"If you're a shareholder of mine, I apologise deeply," Mr Dimon said at a presentation at the World Economic Forum in Davos, Switzerland.
"But we had record results and life goes on."
Despite the losses totalling $6.2bn from the bad trades last year, the bank still managed to earn a record $21.3bn (£13.4bn) in 2012.
The complex but legitimate derivatives trades were incurred by its chief investment office in London, overseen from a New York executive.
JP Morgan said its 2012 writedown was mostly felt in the first half, although there was a continuing "modest loss" from the trades in its third quarter.
While revenue from its fixed income trading revenue rose, helped by the Federal Reserve programme to buy mortgage debt, revenue from mortgage lending rose 36% as the US housing market continued its recovery.

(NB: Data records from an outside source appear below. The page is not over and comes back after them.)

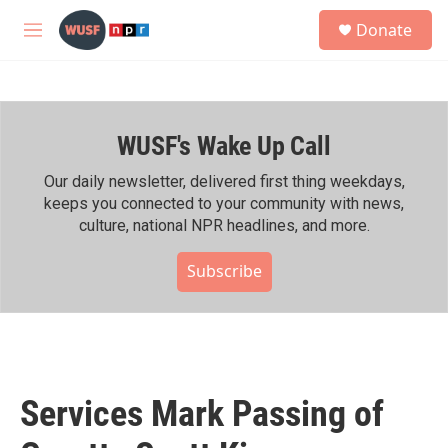
Skip to main content
S
Donate
e
M
a
e
r
n
c
u
h
WUSF's Wake Up Call
u
e
r
Our daily newsletter, delivered first thing weekdays,
y
keeps you connected to your community with news,
culture, national NPR headlines, and more.
Subscribe
Services Mark Passing of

The bank's trading hit came as the London team took bets that were designed to protect it by hedging against its other investments, but the strategy dramatically backfired.
The revelation hit banking shares across the world in May and heightened calls for more regulation in the UK.
JPMorgan Chase still remains the largest US bank, with $2.36trn (£1.5trn) in assets as the end of last year.
Its chief investment office has since been restructured and traders and executives involved with the bad trade - referred to as the "whale" trade after the nickname of a London-based trader involved - were dismissed.
After an internal review, Mr Dimon's bonus for 2012 was cut in half from $22m (£14m) to $11m.